TALLAHASSEE, Fla. — Florida A&M University's leader is focused on creating opportunities for FAMU and other Historically Black Colleges.
Dr. Larry Robinson is heading to Atlanta this week to participate in the 2019 National Summit for the Sustainability of HBCU's.
Robinson says the summit is designed to bring together HBCU leaders to discuss what they can do to boost the productivity and long term stability of HBCU's around the nation.
"We're talking about how can we enhance that, what more can we do? Putting our minds together, developing and forging new partnerships with the private sector and even looking deeper into the ways that we can support these essential institutions around the nation," said Robinson.
Robinson is on the organizing committee for the summit, chairing a session on public/private partnerships.
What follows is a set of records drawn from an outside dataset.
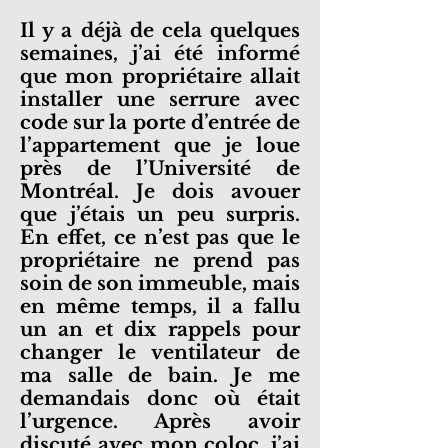
Il y a déjà de cela quelques
semaines, j’ai été informé
que mon propriétaire allait
installer une serrure avec
code sur la porte d’entrée de
l’appartement que je loue
près de l’Université de
Montréal. Je dois avouer
que j’étais un peu surpris.
En effet, ce n’est pas que le
propriétaire ne prend pas
soin de son immeuble, mais
en même temps, il a fallu
un an et dix rappels pour
changer le ventilateur de
ma salle de bain. Je me
demandais donc où était
l’urgence. Après avoir
discuté avec mon coloc, j’ai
The focus, building economic opportunities with the private sector that benefit the faculty, staff, students and communities that FAMU serves, like FAMU's partnership with Duke Energy developing a solar farm outside of Tampa.
"A 600 to 800 acre solar farm that will actually produce electricity that will out on the grid to service 25,000 homes," said Robinson.
The farm will not only generate financial revenue over the history of the FAMU/Duke Energy partnership, but it will also present research opportunities and access to data.
The group attending the summit this year includes about 80 HBCU presidents and chancellors, all people that Robinson hopes to learn from.
"It's a time to come out and hear from some of the key power brokers in this space and learn and develop strategies to help advance this community," said Robinson.
As FAMU turns 132-years-old in October, university officials say they look forward to a bright future while also reflecting upon the many contributions HBCU's have made throughout history to Florida and the nation.